## Exercise objective:
Your answer should be the lines below from the one holding "relaciones con los clientes y só" through the one holding "terreno de juego, obligándole a cambiar la", copied exactly and with nothing else.

## Data section:
○ ○ ○ ○
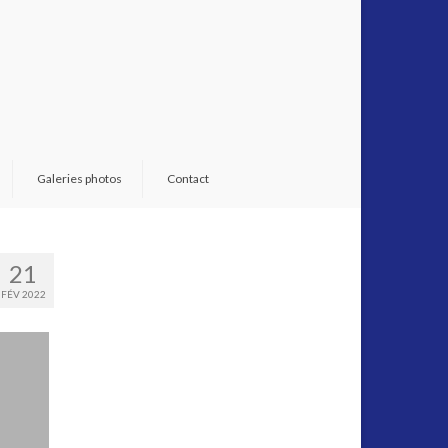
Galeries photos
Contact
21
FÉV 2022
○ ○ ○ ○
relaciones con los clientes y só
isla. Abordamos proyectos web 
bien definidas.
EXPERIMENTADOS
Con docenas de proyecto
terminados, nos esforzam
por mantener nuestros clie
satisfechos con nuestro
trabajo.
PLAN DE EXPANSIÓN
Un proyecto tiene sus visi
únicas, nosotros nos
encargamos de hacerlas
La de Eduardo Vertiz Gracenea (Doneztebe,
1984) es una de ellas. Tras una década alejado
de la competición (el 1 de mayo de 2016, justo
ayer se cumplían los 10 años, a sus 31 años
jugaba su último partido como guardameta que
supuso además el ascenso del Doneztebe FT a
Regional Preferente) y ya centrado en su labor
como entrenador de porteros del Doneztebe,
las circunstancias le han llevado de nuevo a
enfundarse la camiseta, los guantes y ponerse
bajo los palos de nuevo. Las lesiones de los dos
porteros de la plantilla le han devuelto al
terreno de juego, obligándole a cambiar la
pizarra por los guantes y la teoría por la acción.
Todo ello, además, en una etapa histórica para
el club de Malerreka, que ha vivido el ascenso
○ ○ ○ ○
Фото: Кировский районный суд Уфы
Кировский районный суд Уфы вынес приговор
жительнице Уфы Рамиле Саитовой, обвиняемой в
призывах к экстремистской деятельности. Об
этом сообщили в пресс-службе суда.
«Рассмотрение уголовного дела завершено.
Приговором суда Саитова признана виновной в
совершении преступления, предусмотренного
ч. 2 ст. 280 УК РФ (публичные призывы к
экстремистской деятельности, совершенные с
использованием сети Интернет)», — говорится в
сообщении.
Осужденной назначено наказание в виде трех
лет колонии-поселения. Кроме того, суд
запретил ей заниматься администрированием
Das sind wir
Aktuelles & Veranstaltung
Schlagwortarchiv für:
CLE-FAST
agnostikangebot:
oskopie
○ ○ ○ ○
## Output below:
relaciones con los clientes y só
isla. Abordamos proyectos web 
bien definidas.
EXPERIMENTADOS
Con docenas de proyecto
terminados, nos esforzam
por mantener nuestros clie
satisfechos con nuestro
trabajo.
PLAN DE EXPANSIÓN
Un proyecto tiene sus visi
únicas, nosotros nos
encargamos de hacerlas
La de Eduardo Vertiz Gracenea (Doneztebe,
1984) es una de ellas. Tras una década alejado
de la competición (el 1 de mayo de 2016, justo
ayer se cumplían los 10 años, a sus 31 años
jugaba su último partido como guardameta que
supuso además el ascenso del Doneztebe FT a
Regional Preferente) y ya centrado en su labor
como entrenador de porteros del Doneztebe,
las circunstancias le han llevado de nuevo a
enfundarse la camiseta, los guantes y ponerse
bajo los palos de nuevo. Las lesiones de los dos
porteros de la plantilla le han devuelto al
terreno de juego, obligándole a cambiar la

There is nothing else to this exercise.